Roma

La storia dell’aristocrazia in una tavolozza

I nobili capitolini del XVII secolo nei ritratti del fiammingo Ferdinand Voet

La storia dell’aristocrazia in una tavolozza

Laura Gigliotti

Era il Boldini del ’600 il fiammingo Ferdinand Voet (1639-1689), il ritrattista alla moda della Roma tardo-barocca. Un pittore galante conteso dalle famiglie nobili romane e dai «milordi» che dal Bel paese volevano portare in patria un ritratto-souvenir, magari in veste da camera, a differenza di Maratta che li vestiva da senatori romani e di Baciccio che trasformava le principesse in matrone. Amato dai Savoia e dalla nobiltà sabauda quando nel 1682 si stabilì in Piemonte e infine dagli aristocratici della corte di Luigi XV a Parigi dove trascorse l’ultima parte della sua vita.
A lanciarlo fu la «Galleria delle belle», una raccolta di ritratti delle più belle dame romane voluta dai Chigi nel 1672 e poi ripresa da altre potenti famiglie nobili come i Colonna, i Savoia, i Massimo. Nel palazzo Chigi di Ariccia in origine c’erano 37 ritratti, tutti di Voet, ma negli anni ’80, prima che il palazzo venisse acquistato dal Comune, un furto decimò la raccolta. Alcuni di essi sono esposti, assieme a opere provenienti da collezioni private e pubbliche, nella mostra Ferdinand Voet, ritrattista di Corte fra Roma e l'Europa del ’600, aperta a Castel Sant’Angelo dal ’26 novembre al ’26 dicembre. È molto rappresentato in collezioni private, ma poco nei musei pubblici, anche perché è stato riscoperto solo in anni recenti. La rassegna, costituita da una quarantina di ritratti, è curata da Francesco Petrucci, conservatore del Palazzo Chigi di Ariccia.
Il primo committente accertato di Voet fu Wilhelm von Furstenberg, nel 1669 l’incontro fatale con la regina Cristina di Svezia, la «Pallade del Nord» che rinuncia al trono, abbraccia il cattolicesimo e fa della sua residenza romana a Palazzo Riario, un centro di cultura e d’arte. Le sue collezioni passate agli Odescalchi saranno vendute al duca di Orléans (i dipinti), e al re di Spagna (le sculture).

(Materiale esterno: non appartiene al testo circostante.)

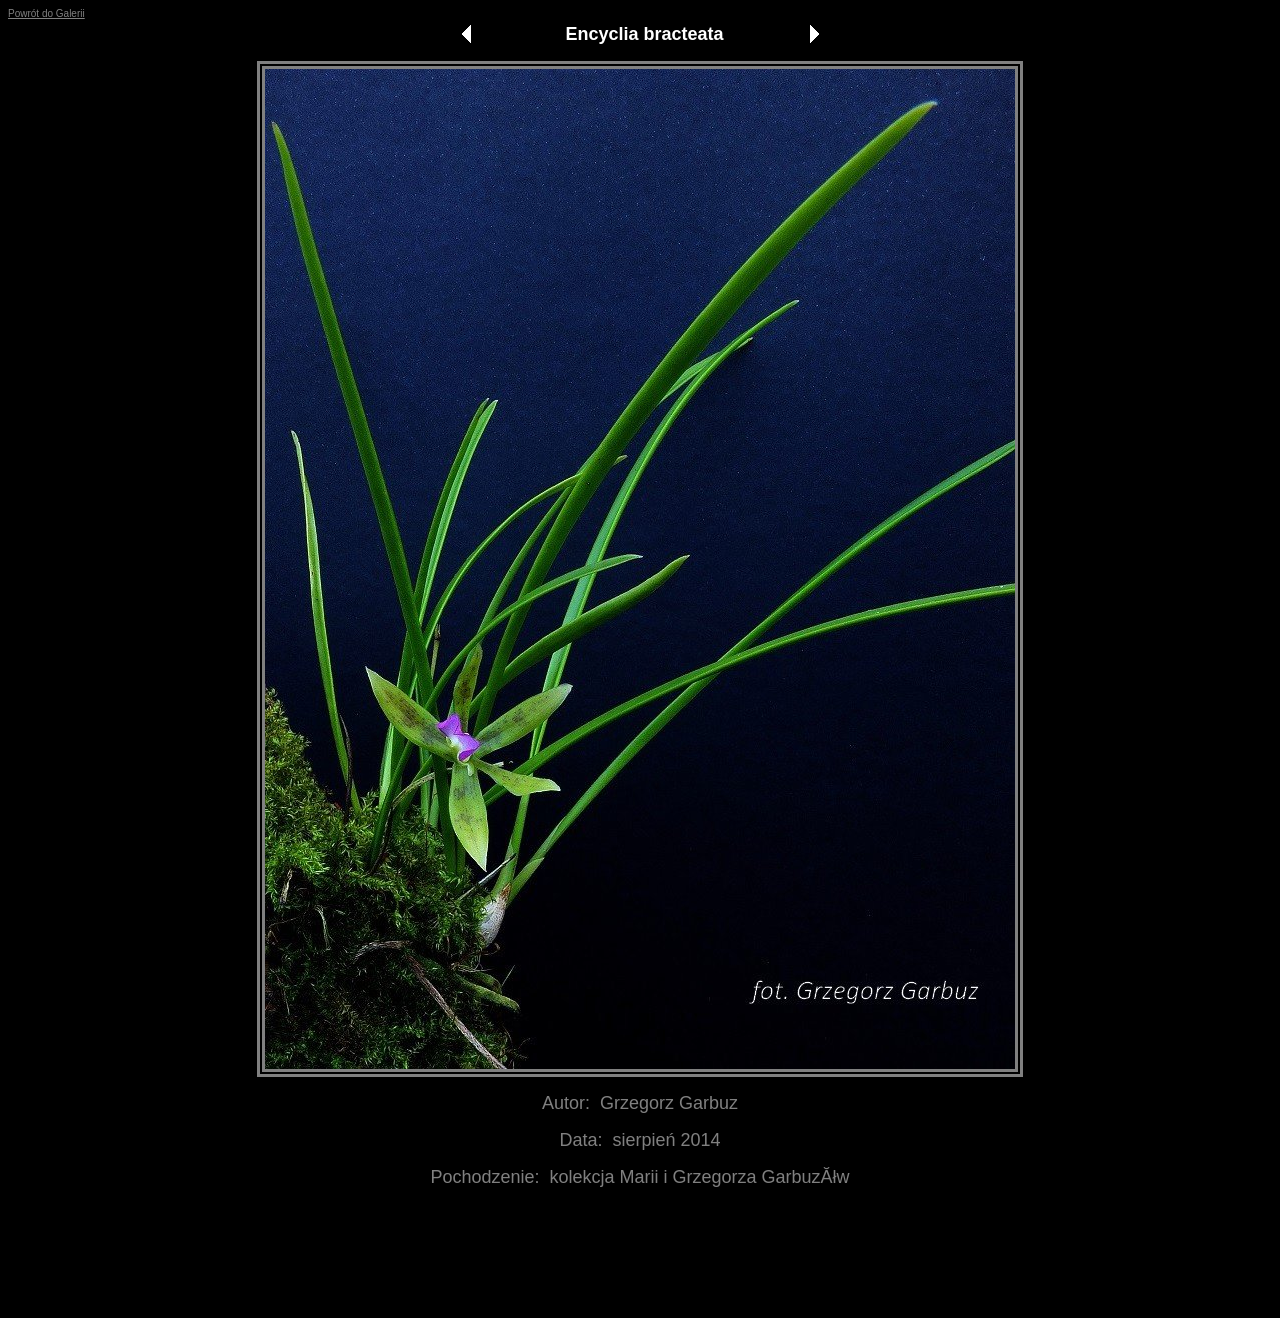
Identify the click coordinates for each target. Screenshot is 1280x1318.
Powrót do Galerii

A Voet Cristina affida la pubblicazione in repliche e varianti della sua immagine. Come quella che la ritrae assisa sul trono con il manto bordato di ermellino e in mano il globo simbolo della regalità.
Vedendo i ritratti di principi, marchesi, cardinali, abati, gentiluomini con colbacchi e turbanti orientaleggianti, di donne dagli attillati e audaci corsetti, con mazzetti di fiori sull’acconciatura, o in abiti vedovili, o in abiti da novizia, come Flavia Virginia Chigi, si ripercorre la storia dell’aristocrazia del XVII secolo, gli intrighi, i matrimoni perché il nome non si estingua.
È in piedi di tre quarti presso una colonna Lorenzo Onofrio Colonna, Connestabile del Regno di Napoli. E fra le donne figurano Olimpia Aldobrandini-Pamphilj, rappresentata in abito nero, privo di gioielli, forse a «mezzo lutto»per la morte del secondo marito, il principe Camillo Pamphilj, l’ex cardinale nipote di Innocenzo X che sposò dopo pochi mesi dalla morte del primo marito, il principe Paolo Borghese, nipote di Paolo V.

Maria Camilla Pallavicini Rospigliosi è raffigurata con un deshabillé rosa che si apre su un’ampia scollatura e «Ortensia Mancini come Cleopatra»vera ispiratrice del cabinet des dames di Voet.